5 Reasons Trump Shouldn’t Use a Queen Song in His Campaign
On July 18th, GOP presidential nominee Donald Trump strode onstage at the Republican National Convention to the accompaniment of Queen‘s “We Are the Champions.” A representative of the band swiftly claimed the use was unauthorized — a statement refuted by the Trump campaign.
The henna-haired egoist’s using the 1978 anthem as the soundtrack to a conception of himself as Michael Dudikoff in Iron Eagle should surprise no one: For more than 30 years “We Are the Champions” has played as background noise at every third-rate minor league stadium. But certain realities should have been obvious to the Mad Tweeter:
1. “We Are the Champions” Is by a Band Named Queen… and Lead Singer Freddie Mercury Was a Queen.
The parts don’t match. Spending a chunk of their careers eluding the suspicion that they were closet fascists with bad teeth, Queen wrote tub-thumpers for kids who wanted the flash of glam but for whom Roxy Music were too esoteric. Mercury presented himself as an obviously gay man who liked to sing along with the straight blokes in the car. He wrote songs for him and for his mates, for other boys who felt different but not above the fraternity of men, the sexual frisson included and welcome. Would that the political party that Trump recently joined be so generous in its attitudes towards homosexuality.

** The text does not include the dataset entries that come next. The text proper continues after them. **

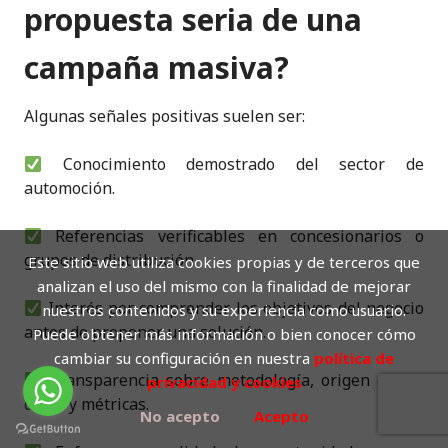
propuesta seria de una
campaña masiva?
Algunas señales positivas suelen ser:
Conocimiento demostrado del sector de
automoción.
Referencias verificables en concesionarios o
grupos de distribución.
Este sitio web utiliza cookies propias y de terceros que
analizan el uso del mismo con la finalidad de mejorar
Interés por comprender los objetivos del negocio
nuestros contenidos y su experiencia como usuario.
antes de proponer una solución.
Puede obtener más información o bien conocer cómo
cambiar su configuración en nuestra
política de
Transparencia sobre metodología, origen de los
privacidad y cookies
datos y métricas.
No acepto
Acepto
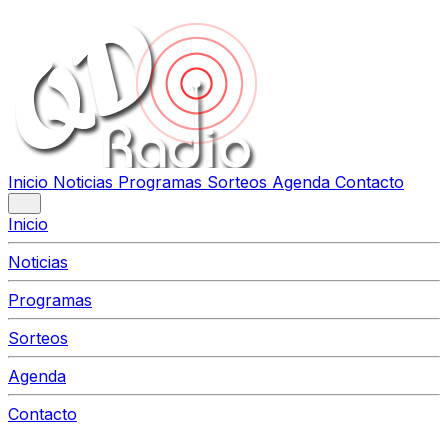
Inicio
Noticias
Programas
Sorteos
Agenda
Contacto
Inicio
Noticias
Programas
Sorteos
Agenda
Contacto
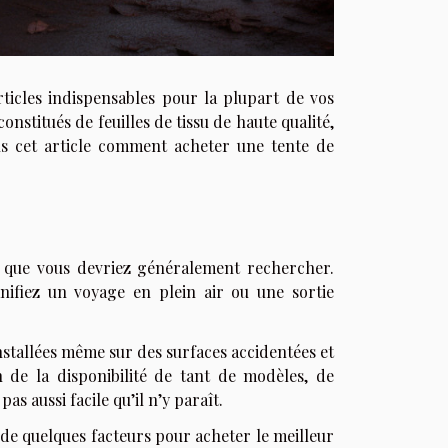
ticles indispensables pour la plupart de vos
onstitués de feuilles de tissu de haute qualité,
ns cet article comment acheter une tente de
 que vous devriez généralement rechercher.
nifiez un voyage en plein air ou une sortie
nstallées même sur des surfaces accidentées et
 de la disponibilité de tant de modèles, de
as aussi facile qu’il n’y paraît.
de quelques facteurs pour acheter le meilleur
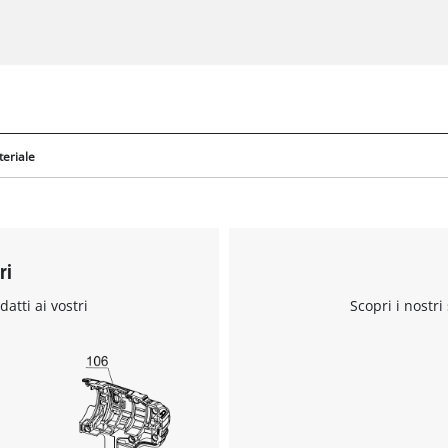
teriale
ri
datti ai vostri
Scopri i nostri
Abbiamo bisogno del vostro consenso
per caricare il servizio Google Maps !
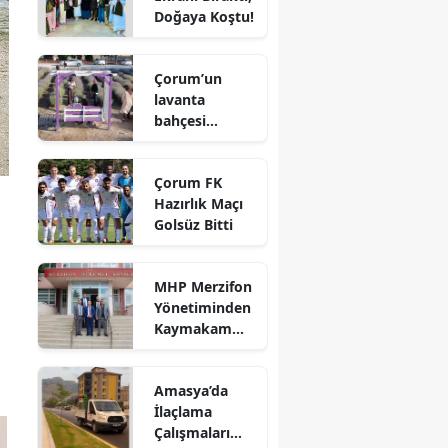
Doğaya Koştu!
Edirne
Elazığ
Çorum’un
lavanta
Erzincan
bahçesi
vatandaşların
Erzurum
gözdesi oldu
Çorum FK
Eskişehir
Hazırlık Maçı
Golsüz Bitti
Gaziantep
Giresun
MHP Merzifon
Yönetiminden
Gümüşhane
Kaymakam
Ahmet
Hakkari
Karaaslan'a
Amasya’da
Ziyaret
Hatay
İlaçlama
Çalışmaları
Isparta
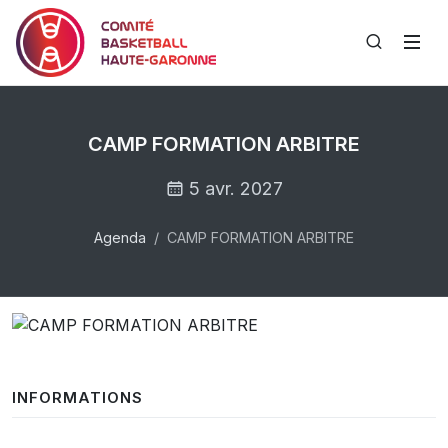
CAMP FORMATION ARBITRE
5 avr. 2027
Agenda
CAMP FORMATION ARBITRE
INFORMATIONS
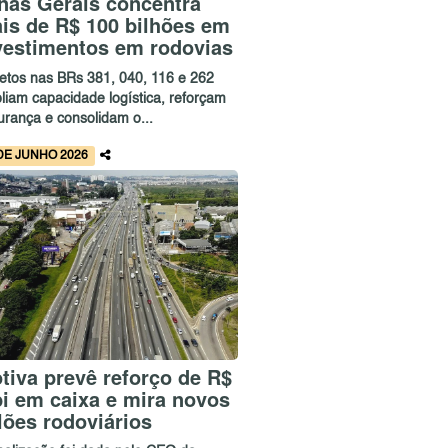
nas Gerais concentra
is de R$ 100 bilhões em
vestimentos em rodovias
jetos nas BRs 381, 040, 116 e 262
liam capacidade logística, reforçam
urança e consolidam o...
DE JUNHO 2026
tiva prevê reforço de R$
bi em caixa e mira novos
ilões rodoviários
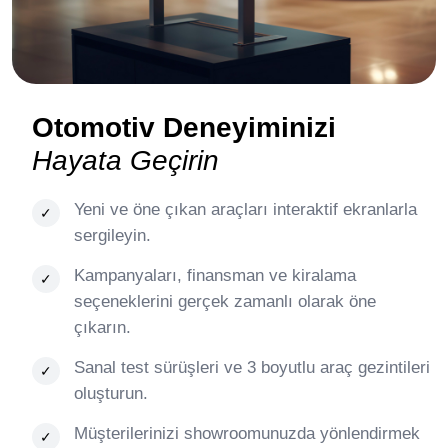
Otomotiv Deneyiminizi
Hayata Geçirin
Yeni ve öne çıkan araçları interaktif ekranlarla
sergileyin.
Kampanyaları, finansman ve kiralama
seçeneklerini gerçek zamanlı olarak öne
çıkarın.
Sanal test sürüşleri ve 3 boyutlu araç gezintileri
oluşturun.
Müşterilerinizi showroomunuzda yönlendirmek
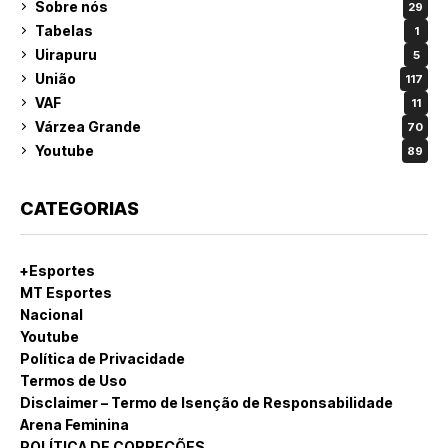
Sobre nós
29
Tabelas
1
Uirapuru
5
União
117
VAF
11
Várzea Grande
70
Youtube
89
CATEGORIAS
+Esportes
MT Esportes
Nacional
Youtube
Política de Privacidade
Termos de Uso
Disclaimer – Termo de Isenção de Responsabilidade
Arena Feminina
POLÍTICA DE CORREÇÕES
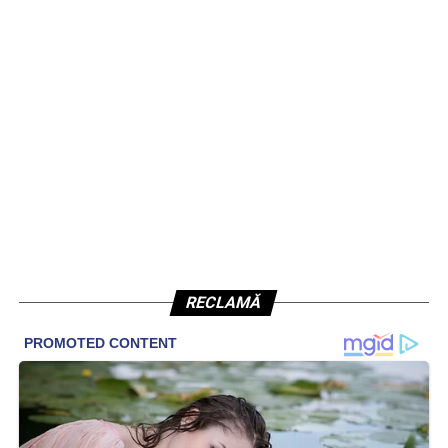
RECLAMĂ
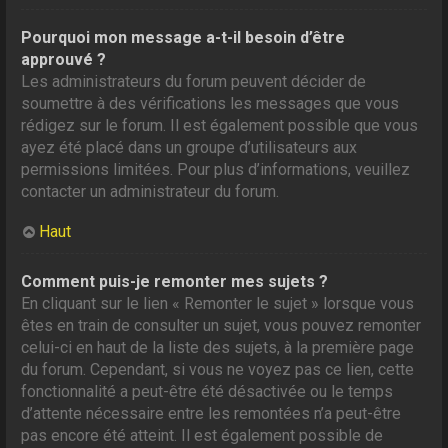
Pourquoi mon message a-t-il besoin d’être
approuvé ?
Les administrateurs du forum peuvent décider de
soumettre à des vérifications les messages que vous
rédigez sur le forum. Il est également possible que vous
ayez été placé dans un groupe d’utilisateurs aux
permissions limitées. Pour plus d’informations, veuillez
contacter un administrateur du forum.
Haut
Comment puis-je remonter mes sujets ?
En cliquant sur le lien « Remonter le sujet » lorsque vous
êtes en train de consulter un sujet, vous pouvez remonter
celui-ci en haut de la liste des sujets, à la première page
du forum. Cependant, si vous ne voyez pas ce lien, cette
fonctionnalité a peut-être été désactivée ou le temps
d’attente nécessaire entre les remontées n’a peut-être
pas encore été atteint. Il est également possible de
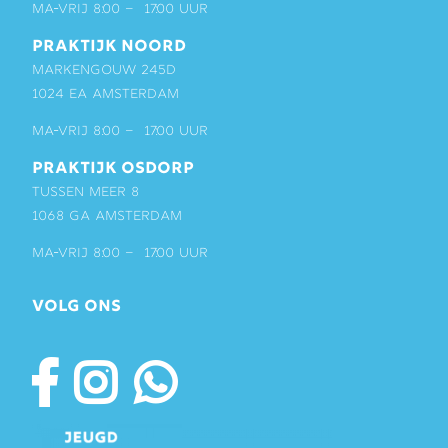
ma-vrij 8:00 – 17:00 uur
PRAKTIJK NOORD
Markengouw 245D
1024 EA Amsterdam
ma-vrij 8:00 – 17:00 uur
PRAKTIJK OSDORP
Tussen Meer 8
1068 GA Amsterdam
ma-vrij 8:00 – 17:00 uur
VOLG ONS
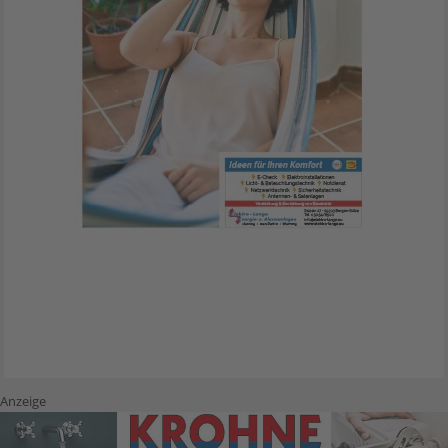
Anzeige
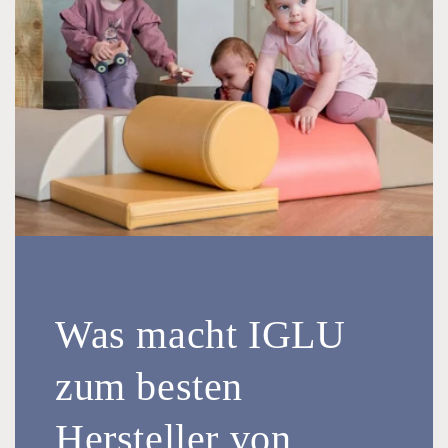
Was macht IGLU
zum besten
Hersteller von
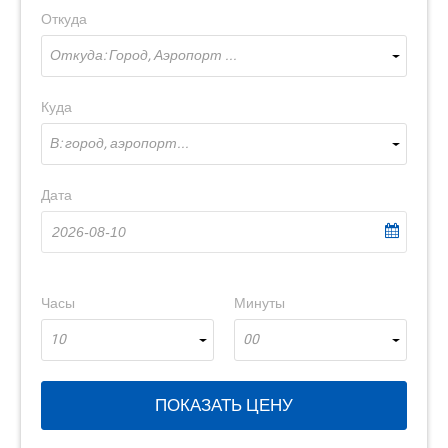
Откуда
Откуда: Город, Аэропорт ...
Куда
В: город, аэропорт...
Дата
Часы
Минуты
10
00
ПОКАЗАТЬ ЦЕНУ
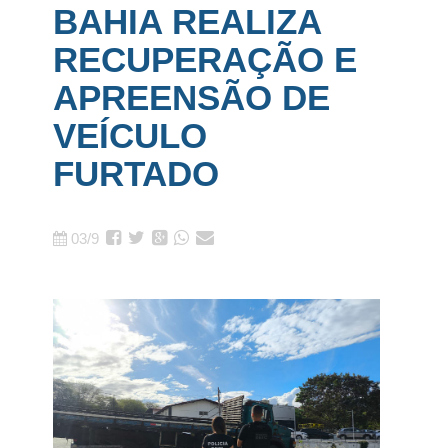
BAHIA REALIZA
RECUPERAÇÃO E
APREENSÃO DE
VEÍCULO
FURTADO
03/9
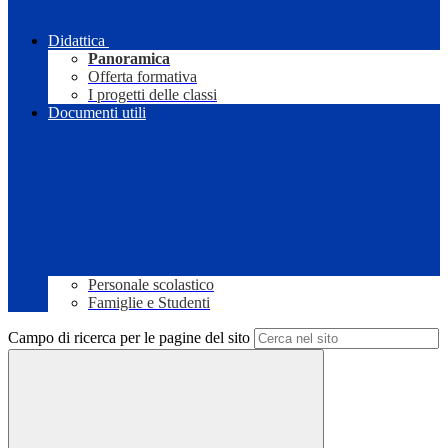
Didattica
Panoramica
Offerta formativa
I progetti delle classi
Documenti utili
Personale scolastico
Famiglie e Studenti
Campo di ricerca per le pagine del sito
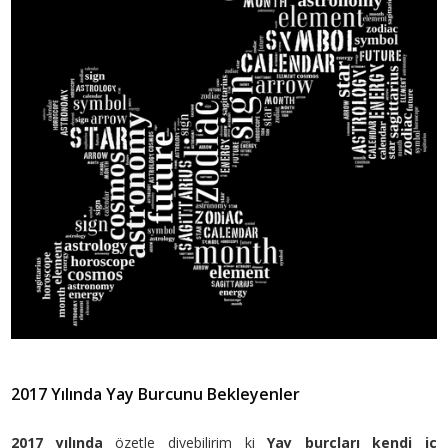
2017 Yılında Yay Burcunu Bekleyenler
2017 yılında
özetle diyebilirim ki
Yay burçları kendi iç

2. Queen Supported Bike-Riding Instead of the Automotive Industry
Having regained control of the House in 2010 after four years, the GOP turned its choppers to what it saw as redundant spending items in the budget — and what better example of pork than bike paths? The yearning manner in which Freddie Mercury sang the hook in “Bicycle Race” might have explained why they became objects of conservative ire: If these things turned guys into such sissies — turned them British — then it was time to uncap the red pen.
3. Queen Don’t Hate Women
“Fat bottomed girls, you make the rockin’ world go ’round” is not a sentiment with which Donald Trump, noted enthusiast of fat-shaming women, would agree with.
4. Queen Encourages Questioning Authority’s Power
The 1982 Chic-drenched “Back Chat,” a post-disco number written by John Deacon (check out that clipped rhythm guitar), boasts a narrator driven nuts by unnamed forces twisting every word he says and criticizing all he sees — “a battle to the end.” On one level, sure, a minor masterpiece of coke-fueled paranoia unfolding on the dance floor. But it’s also a peek into the diseased mind of a political party that sees no gains, short term or long term, that it thinks its enemies won’t criticize. In 1982, the Democrats and Republicans fought over Social Security and the welfare state. In 2016, they’re fighting over Social Security and the welfare state.
5. Queen’s Ballad Was an Anti-Apartheid Anthem
The Reagan administration’s policy of allowing the P.W. Botha regime to continue apartheid because of South Africa’s anti-communist sympathies was repugnant. Years later, the world listened as “I Want It All,” a power ballad with terrifying multi-tracked Freddies, became an anthem in 1989 for enemies of the modern world’s most execrable system of separate-but-unequal. Don’t credit the boys, though: In 1985, Queen played Sun City, apparently because they heard they were popular in Bophuthatswana.